Nothing in the records may be altered; repeat them exactly.

[Recorded data]
BEGIN

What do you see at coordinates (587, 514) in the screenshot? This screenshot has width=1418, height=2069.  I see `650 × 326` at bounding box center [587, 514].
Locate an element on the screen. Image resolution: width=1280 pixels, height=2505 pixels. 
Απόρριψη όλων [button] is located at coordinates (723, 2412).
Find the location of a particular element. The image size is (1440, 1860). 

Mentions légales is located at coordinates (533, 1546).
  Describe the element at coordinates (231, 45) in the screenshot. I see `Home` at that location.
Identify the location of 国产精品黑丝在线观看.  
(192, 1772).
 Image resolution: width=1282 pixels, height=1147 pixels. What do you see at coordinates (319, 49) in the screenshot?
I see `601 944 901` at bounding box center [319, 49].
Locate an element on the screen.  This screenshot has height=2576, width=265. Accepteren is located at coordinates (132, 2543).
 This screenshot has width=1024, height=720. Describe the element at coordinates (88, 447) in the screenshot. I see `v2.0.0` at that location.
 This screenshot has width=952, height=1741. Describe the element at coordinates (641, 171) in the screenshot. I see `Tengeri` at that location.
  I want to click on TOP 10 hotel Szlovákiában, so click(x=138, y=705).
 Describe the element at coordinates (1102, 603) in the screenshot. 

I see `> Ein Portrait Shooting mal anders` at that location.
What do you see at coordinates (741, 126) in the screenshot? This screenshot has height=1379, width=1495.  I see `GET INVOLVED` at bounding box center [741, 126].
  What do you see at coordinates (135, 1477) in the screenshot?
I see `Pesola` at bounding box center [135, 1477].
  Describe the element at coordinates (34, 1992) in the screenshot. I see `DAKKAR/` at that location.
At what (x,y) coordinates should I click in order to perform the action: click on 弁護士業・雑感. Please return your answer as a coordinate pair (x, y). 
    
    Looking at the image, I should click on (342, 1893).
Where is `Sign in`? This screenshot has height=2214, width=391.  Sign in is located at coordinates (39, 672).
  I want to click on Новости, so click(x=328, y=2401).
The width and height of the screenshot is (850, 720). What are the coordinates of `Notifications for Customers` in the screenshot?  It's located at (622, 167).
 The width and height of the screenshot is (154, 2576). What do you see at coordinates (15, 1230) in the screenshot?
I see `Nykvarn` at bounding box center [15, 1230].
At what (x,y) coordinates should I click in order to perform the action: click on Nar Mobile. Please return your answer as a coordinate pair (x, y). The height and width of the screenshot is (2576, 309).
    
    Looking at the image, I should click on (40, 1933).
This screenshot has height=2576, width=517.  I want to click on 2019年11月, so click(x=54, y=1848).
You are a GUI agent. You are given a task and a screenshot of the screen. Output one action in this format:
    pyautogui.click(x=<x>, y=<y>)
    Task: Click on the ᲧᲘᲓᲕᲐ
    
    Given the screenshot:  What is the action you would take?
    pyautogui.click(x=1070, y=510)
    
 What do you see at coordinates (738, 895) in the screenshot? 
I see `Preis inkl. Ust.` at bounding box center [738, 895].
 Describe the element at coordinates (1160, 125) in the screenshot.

END

• [ANSWER BOX]
What do you see at coordinates (587, 514) in the screenshot? This screenshot has width=1418, height=2069.  I see `650 × 326` at bounding box center [587, 514].
Locate an element on the screen. Image resolution: width=1280 pixels, height=2505 pixels. 
Απόρριψη όλων [button] is located at coordinates (723, 2412).
Find the location of a particular element. The image size is (1440, 1860). 

Mentions légales is located at coordinates (533, 1546).
  Describe the element at coordinates (231, 45) in the screenshot. I see `Home` at that location.
Identify the location of 国产精品黑丝在线观看.  
(192, 1772).
 Image resolution: width=1282 pixels, height=1147 pixels. What do you see at coordinates (319, 49) in the screenshot?
I see `601 944 901` at bounding box center [319, 49].
Locate an element on the screen.  This screenshot has height=2576, width=265. Accepteren is located at coordinates (132, 2543).
 This screenshot has width=1024, height=720. Describe the element at coordinates (88, 447) in the screenshot. I see `v2.0.0` at that location.
 This screenshot has width=952, height=1741. Describe the element at coordinates (641, 171) in the screenshot. I see `Tengeri` at that location.
  I want to click on TOP 10 hotel Szlovákiában, so click(x=138, y=705).
 Describe the element at coordinates (1102, 603) in the screenshot. 

I see `> Ein Portrait Shooting mal anders` at that location.
What do you see at coordinates (741, 126) in the screenshot? This screenshot has height=1379, width=1495.  I see `GET INVOLVED` at bounding box center [741, 126].
  What do you see at coordinates (135, 1477) in the screenshot?
I see `Pesola` at bounding box center [135, 1477].
  Describe the element at coordinates (34, 1992) in the screenshot. I see `DAKKAR/` at that location.
At what (x,y) coordinates should I click in order to perform the action: click on 弁護士業・雑感. Please return your answer as a coordinate pair (x, y). 
    
    Looking at the image, I should click on (342, 1893).
Where is `Sign in`? This screenshot has height=2214, width=391.  Sign in is located at coordinates (39, 672).
  I want to click on Новости, so click(x=328, y=2401).
The width and height of the screenshot is (850, 720). What are the coordinates of `Notifications for Customers` in the screenshot?  It's located at (622, 167).
 The width and height of the screenshot is (154, 2576). What do you see at coordinates (15, 1230) in the screenshot?
I see `Nykvarn` at bounding box center [15, 1230].
At what (x,y) coordinates should I click in order to perform the action: click on Nar Mobile. Please return your answer as a coordinate pair (x, y). The height and width of the screenshot is (2576, 309).
    
    Looking at the image, I should click on (40, 1933).
This screenshot has height=2576, width=517.  I want to click on 2019年11月, so click(x=54, y=1848).
You are a GUI agent. You are given a task and a screenshot of the screen. Output one action in this format:
    pyautogui.click(x=<x>, y=<y>)
    Task: Click on the ᲧᲘᲓᲕᲐ
    
    Given the screenshot:  What is the action you would take?
    pyautogui.click(x=1070, y=510)
    
 What do you see at coordinates (738, 895) in the screenshot? 
I see `Preis inkl. Ust.` at bounding box center [738, 895].
 Describe the element at coordinates (1160, 125) in the screenshot.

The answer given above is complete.